As time went on it became harder and harder to pick up the pieces after our latest low-magnitude spat, or whatever you want to call it. We would get into trivial fights over nonsense, we would make up, and then the cycle would repeat itself. I would talk briefly about it to Sarah some nights and she would implore me to stop playing games and just get it over with, break it off, and I don’t know if it’s some defect I possess but I’m kind of under the impression that I can control everything, and so it’s always my intention (in matters such as these, where I’m the one who gets to decide when it’s over and done with) to let her, the Special One who was/is not The One, down as easily as possible. Where I could be gentle on her. Where I could give her a nice soft landing spot in her experience with the one and only Eric Reining, which always has an expiration date.

Again, every scenario plays out a lot better and a lot more amicably in my mind than it does in reality — which has been proven. I can swear until I’m blue in the face that my intentions are not only pure but correct, as in we don’t always have to go bombs away whenever we want to find a way to the ultimate conclusion on matters relating to the heart. I care enough about people — even the ones I fall out of favor with — to not be my honest selfish self, and so I try my mightiest to walk the thin line where I can get what I want out of the situation while simultaneously making it seem like it is the best thing for both parties.

But that ain’t what happened. I was out last night at the local Palm Springs Lanes to support one of my buddies who is in a pool league, shooting spheric balls into pockets on a pool table, and so on, and this dude is really fucking good. I mean he invited me to play with him like a month ago and I thought, sure, I am down to shoot some pool. I have always been decent at shooting pool. I’d say whenever my friends back home and I ended up at a dive bar back when I lived in San Bernardino that I was better than most of them. Like I would win more often than not. And then I played my buddy and he’s one of those guys where if you don’t like make all the shots in a given round that he would just erase every ball that’s left on the table. He’s so good that after I played him I wanted to kill myself. Or at the very least never play pool ever again.

Then this woman who this section of the blog is about texted me and asked what I was doing, that night, so I told her. And then she asked if it was okay that she came, too, and I said sure it’s cool with me but just so you know there are a couple people from table games (my department) here, and I didn’t want her to like get in trouble and shit. But she said she didn’t mind, so she came, we all drank, and then afterwards the two of us went to one of the local casinos.
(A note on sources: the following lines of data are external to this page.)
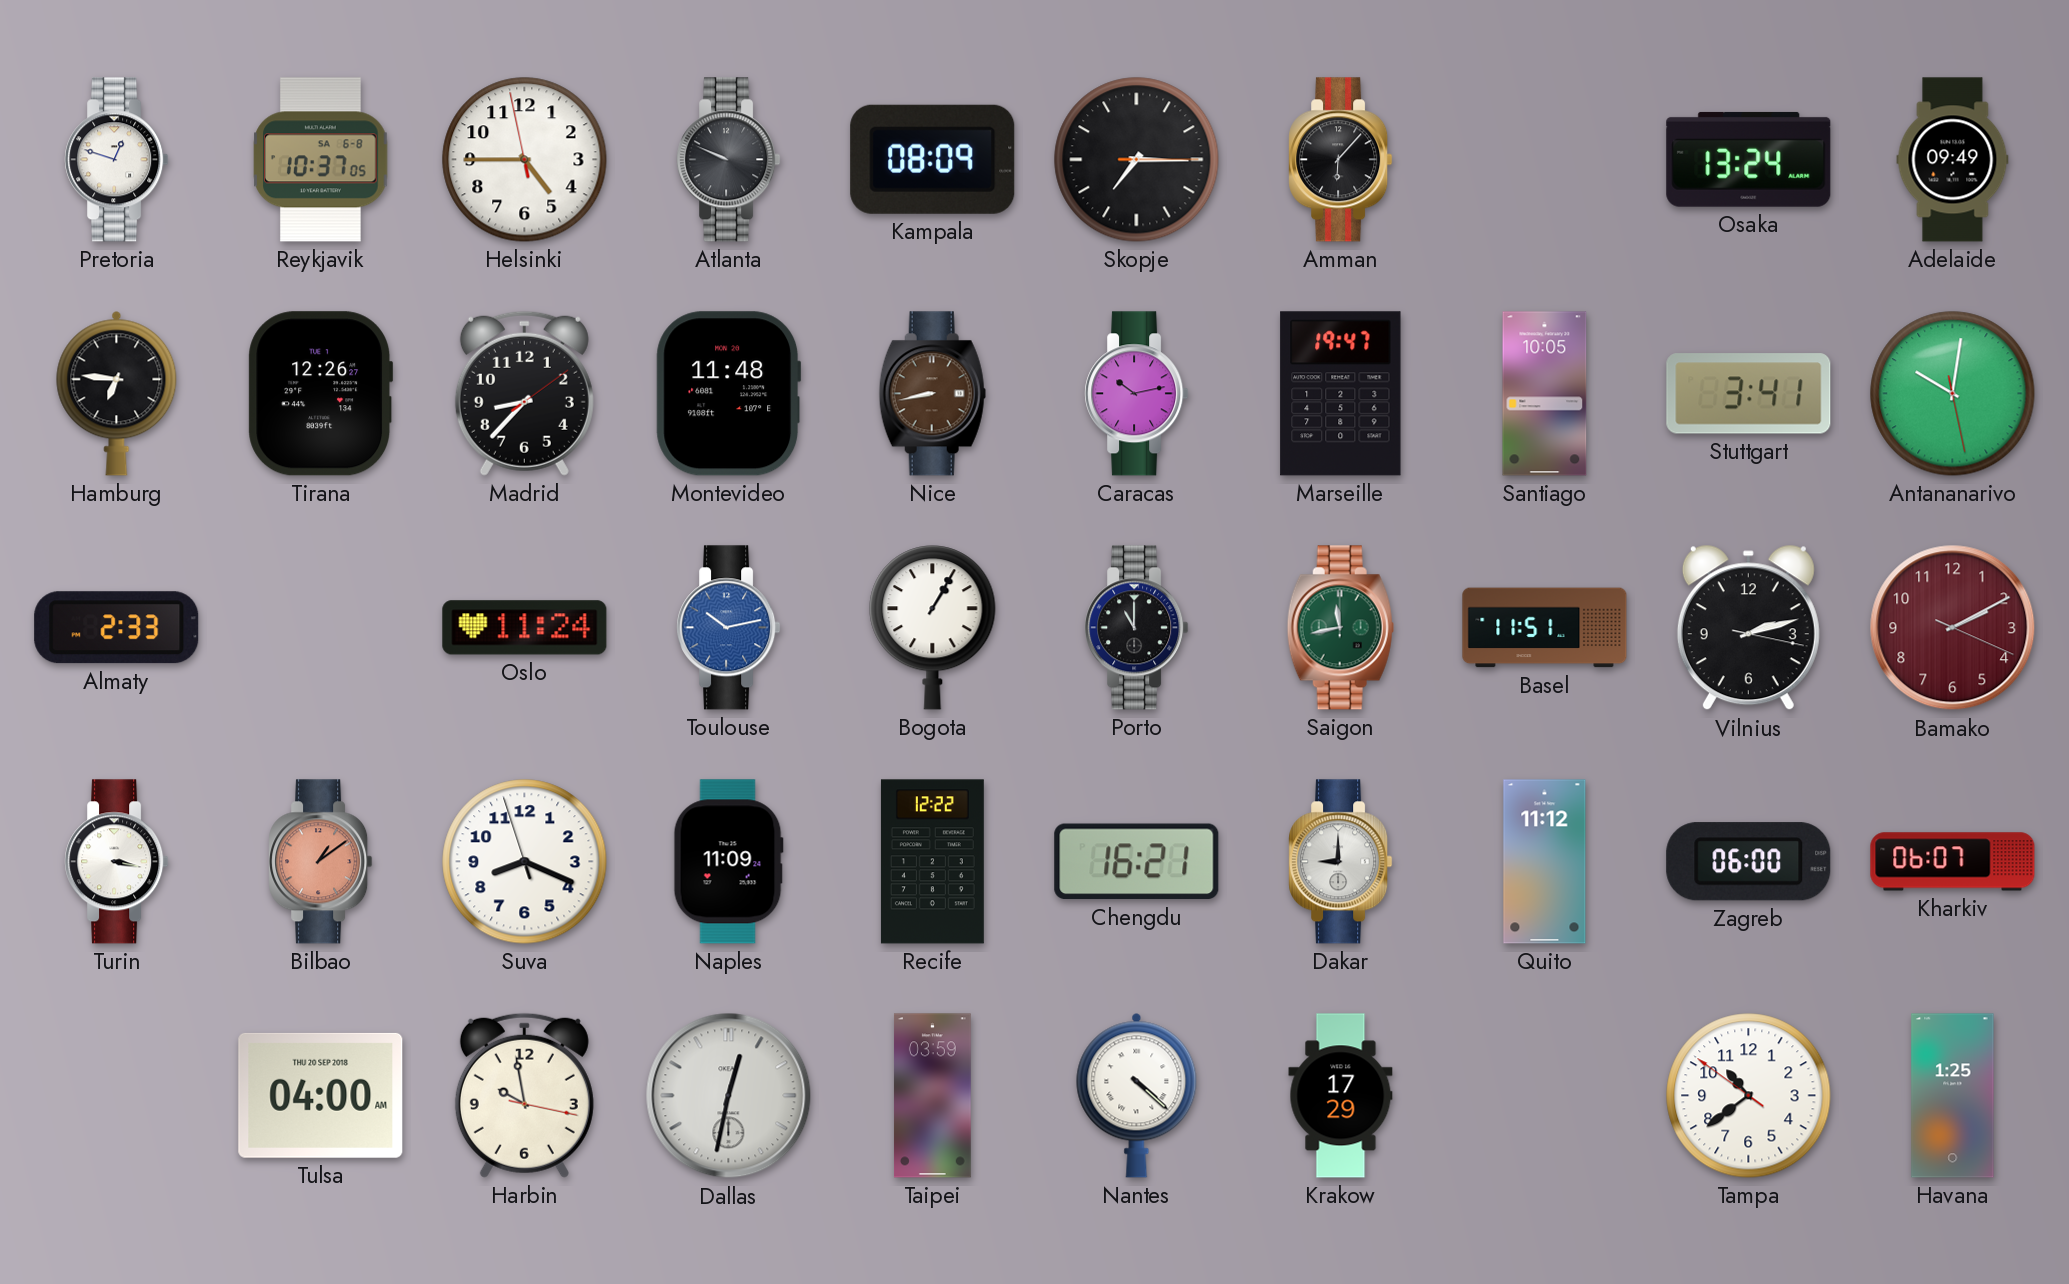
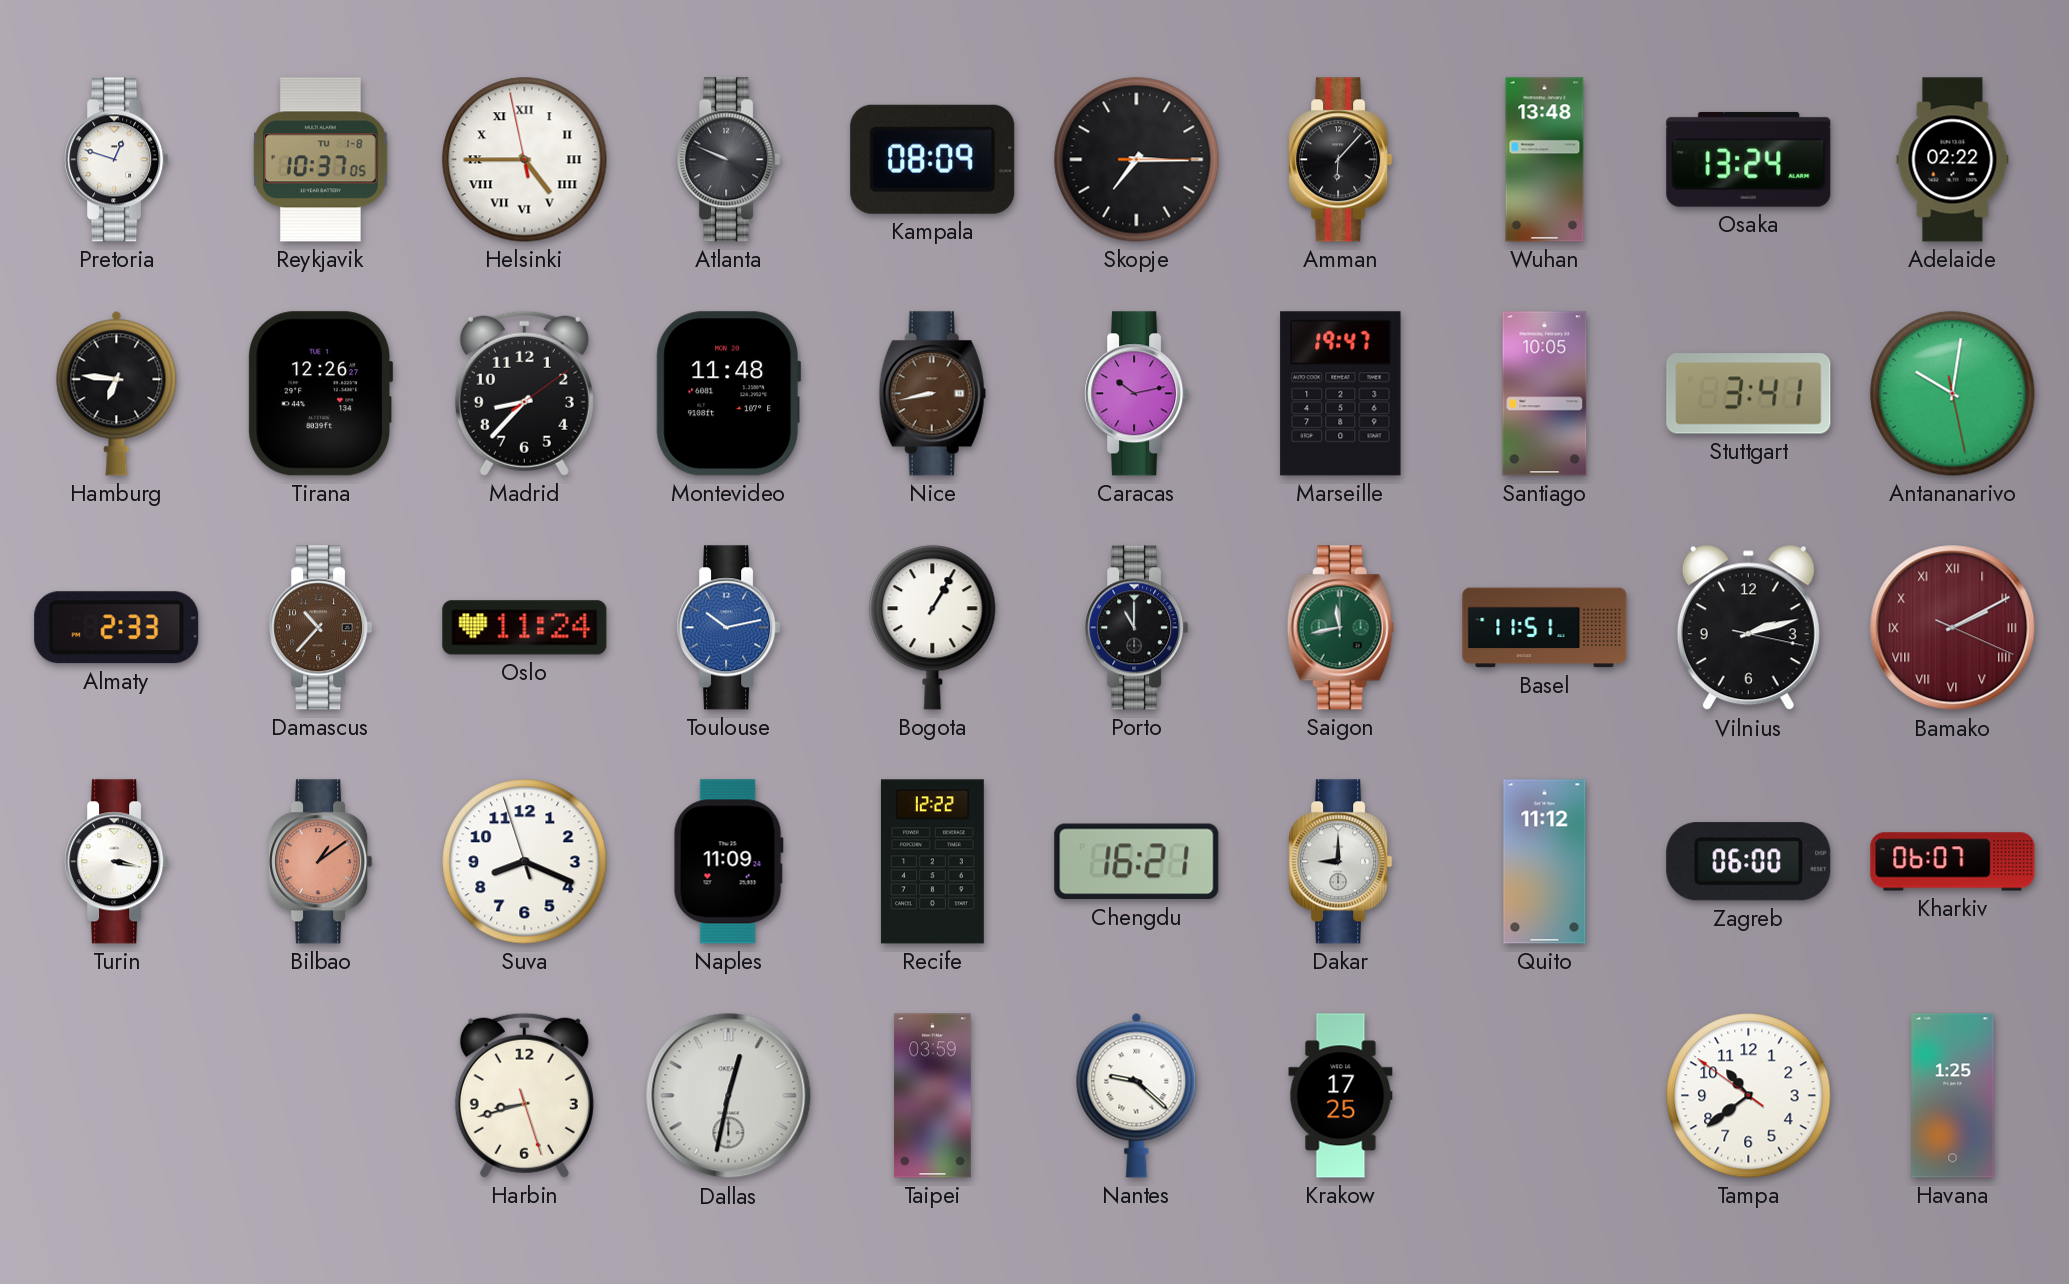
Reykjavik date: SA 6-8 -> TU 1-8
Helsinki numerals: Arabic -> Roman
Wuhan: none -> 13:48
Adelaide: 09:49 -> 02:22
Damascus: none -> 10:37
Bamako numerals: Arabic -> Roman
Tulsa: 04:00 -> none
Harbin: 9:58 -> 8:42
Nantes: 4:22 -> 9:22
Krakow: 17:29 -> 17:25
I went back to my condo and took two thousand dollars in cash out of one of my shoeboxes and her and I drove out to the casino. And I remember while I was driving and she was in the passenger seat next to me and we were listening to The Killers play at high volume while the two of us screamed our lungs out during the song ‘Caution’ off Imploding The Mirage — pitch perfect album title for the dynamic her and I share(d) — the thought entered my brain that I have never smoked a cigarette in front of her. That I respected her so much over the previous four or five months that I did not subject her to being my true cigarette-smoking self, for I knew she would judge me on these sorts of things, and I respected her enough not to do it.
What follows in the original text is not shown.